Auch bei einer Anrechnung der Tariflohnerhöhung auf die Zulagen um einen bestimmten Prozentsatz ändern sich nach dem Beschluß des Großen Senats in der Regel die Verteilungsgrundsätze. Das gilt insbesondere für den Fall, daß der Arbeitgeber unterschiedlich hohe Zulagen zum jeweiligen Tariflohn zahlt, sei es, daß diese in einem bestimmten Verhältnis zueinander stehen sollen, sei es, daß ein bestimmter Verteilungsgrundsatz - wie vorliegend - überhaupt nicht erkennbar ist. Denn in beiden Fällen ändert sich bei einer gleichmäßigen prozentualen Anrechnung einer Tariflohnerhöhung notwendigerweise das Verhältnis der Höhe der Zulagen zueinander. Eine solche Änderung des Verhältnisses stellt nach der Entscheidung des Großen Senats eine Änderung des Verteilungsgrundsatzes dar.

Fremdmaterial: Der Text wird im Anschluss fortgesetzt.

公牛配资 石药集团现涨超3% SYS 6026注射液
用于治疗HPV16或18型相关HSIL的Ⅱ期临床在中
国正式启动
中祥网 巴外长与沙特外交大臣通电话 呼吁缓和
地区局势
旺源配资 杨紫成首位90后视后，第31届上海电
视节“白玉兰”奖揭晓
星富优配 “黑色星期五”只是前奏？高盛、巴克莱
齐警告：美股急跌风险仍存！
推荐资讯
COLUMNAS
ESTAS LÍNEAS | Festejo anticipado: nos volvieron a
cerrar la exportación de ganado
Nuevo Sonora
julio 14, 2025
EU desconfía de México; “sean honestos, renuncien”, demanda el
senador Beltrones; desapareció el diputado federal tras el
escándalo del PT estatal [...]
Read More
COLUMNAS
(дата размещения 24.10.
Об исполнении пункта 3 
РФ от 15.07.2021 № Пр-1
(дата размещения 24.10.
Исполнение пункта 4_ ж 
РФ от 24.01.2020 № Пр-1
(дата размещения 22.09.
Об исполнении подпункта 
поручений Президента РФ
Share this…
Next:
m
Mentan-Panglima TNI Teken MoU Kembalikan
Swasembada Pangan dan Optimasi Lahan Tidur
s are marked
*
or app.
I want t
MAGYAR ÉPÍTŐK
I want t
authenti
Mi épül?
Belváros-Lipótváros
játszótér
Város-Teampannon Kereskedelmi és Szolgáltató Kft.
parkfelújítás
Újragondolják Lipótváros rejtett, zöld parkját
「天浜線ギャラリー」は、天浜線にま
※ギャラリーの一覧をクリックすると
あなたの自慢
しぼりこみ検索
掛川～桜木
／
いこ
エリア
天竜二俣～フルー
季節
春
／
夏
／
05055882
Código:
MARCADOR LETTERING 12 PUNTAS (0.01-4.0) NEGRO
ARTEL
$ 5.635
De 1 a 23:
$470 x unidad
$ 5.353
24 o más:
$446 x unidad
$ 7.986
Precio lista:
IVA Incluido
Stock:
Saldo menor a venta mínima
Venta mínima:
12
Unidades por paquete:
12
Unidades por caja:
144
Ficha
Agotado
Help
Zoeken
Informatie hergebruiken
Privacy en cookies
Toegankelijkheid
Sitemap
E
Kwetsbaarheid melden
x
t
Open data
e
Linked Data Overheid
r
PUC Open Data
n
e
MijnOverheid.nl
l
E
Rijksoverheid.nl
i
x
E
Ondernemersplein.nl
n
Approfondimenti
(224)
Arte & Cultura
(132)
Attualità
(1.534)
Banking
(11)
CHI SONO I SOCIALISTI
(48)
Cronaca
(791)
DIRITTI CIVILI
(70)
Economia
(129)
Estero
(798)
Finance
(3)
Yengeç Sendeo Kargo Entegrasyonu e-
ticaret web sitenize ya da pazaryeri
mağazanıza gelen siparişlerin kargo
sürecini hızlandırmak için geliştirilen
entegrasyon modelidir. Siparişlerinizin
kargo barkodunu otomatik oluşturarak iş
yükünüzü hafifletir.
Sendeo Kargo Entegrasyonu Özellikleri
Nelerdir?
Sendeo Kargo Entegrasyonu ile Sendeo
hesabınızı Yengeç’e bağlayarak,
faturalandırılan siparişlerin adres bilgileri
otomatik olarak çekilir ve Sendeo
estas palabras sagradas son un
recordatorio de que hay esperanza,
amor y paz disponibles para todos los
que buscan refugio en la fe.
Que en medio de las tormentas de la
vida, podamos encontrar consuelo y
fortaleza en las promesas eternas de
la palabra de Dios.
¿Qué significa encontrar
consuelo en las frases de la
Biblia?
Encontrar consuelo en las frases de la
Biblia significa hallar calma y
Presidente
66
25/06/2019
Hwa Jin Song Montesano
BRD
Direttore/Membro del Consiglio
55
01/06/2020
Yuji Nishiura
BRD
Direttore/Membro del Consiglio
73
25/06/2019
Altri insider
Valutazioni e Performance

II. Auch bei der vollen Anrechnung der Tariflohnerhöhung auf alle Zulagen ändern sich die Verteilungsgrundsätze zumindest dann, wenn die Zulagen nicht in einem bestimmten und gleichen Verhältnis zum Tariflohn stehen. Dennoch besteht hier kein Mitbestimmungsrecht, weil für eine anderweitige Anrechnung ein Regelungsspielraum nicht verbleibt. Dementsprechend ist die Anrechnung mitbestimmungsfrei, wenn dadurch das Zulagenvolumen völlig aufgezehrt wird oder die Tariflohnerhöhung vollständig und gleichmäßig auf die über-/außertariflichen Zulagen angerechnet wird. Bei der vollständigen und gleichmäßigen Anrechnung der Tariflohnerhöhung auf die Zulagen aller Arbeitnehmer besteht für eine andere Verteilung ein rechtliches Hindernis. Dem Arbeitgeber fehlt, soweit das Mitbestimmungsrecht nach § 87 Abs. 1 Nr. 10 BetrVG reicht, jede weitere Gestaltungsmöglichkeit, denn mehr als die Tariflohnerhöhung kann er nicht anrechnen. Dies aber wäre erforderlich, wenn zugunsten eines Teils der Zulagenempfänger zu Lasten der übrigen eine Umverteilung stattfinden sollte. Der Arbeitgeber müßte einen Teil der übertariflichen Zulagen über die volle Anrechnung hinaus kürzen, um die Verteilung zu ändern. Dazu ist er aber nicht berechtigt, gleichgültig, ob die Kürzung des Zulagenvolumens aufgrund einer Automatik oder eines Anrechnungsvorbehalts erfolgt. Der einzelne Arbeitnehmer hat aufgrund der zugrundeliegenden Vereinbarung (Einzelarbeitsvertrag, Betriebsvereinbarung) einen Anspruch darauf, daß ihm nach einer Tariflohnerhöhung zumindest die um die Tariflohnerhöhung gekürzte Zulage gezahlt wird. Diesen Anspruch kann der Arbeitgeber nur durch eine von den Gerichten für Arbeitssachen überprüfbare ordentliche Änderungskündigung beseitigen. Für deren Wirksamkeit reicht in der Regel der Wille zur Umverteilung der Zulagen nicht aus. Besteht damit bei der vollständigen Anrechnung der Tariflohnerhöhung auf alle Zulagen keine rechtliche Möglichkeit einer anderen Verteilung, unterliegt aus diesem Grunde bei vollständiger und gleichmäßiger Anrechnung einer Tariflohnerhöhung auf über-/außertarifliche Zulagen - auch wenn die Verteilungsgrundsätze sich ändern - die Neuverteilung des um die Tariflohnerhöhung gekürzten Zulagenvolumens nicht der Mitbestimmung des Betriebsrats.

Da vorliegend die Tariflohnerhöhung vollständig auf alle Zulagen angerechnet worden ist, war die Rechtsbeschwerde nach den Grundsätzen, die der Große Senat im Beschluß vom 3. Dezember 1991 (a.a.O.) aufgestellt hat, zurückzuweisen.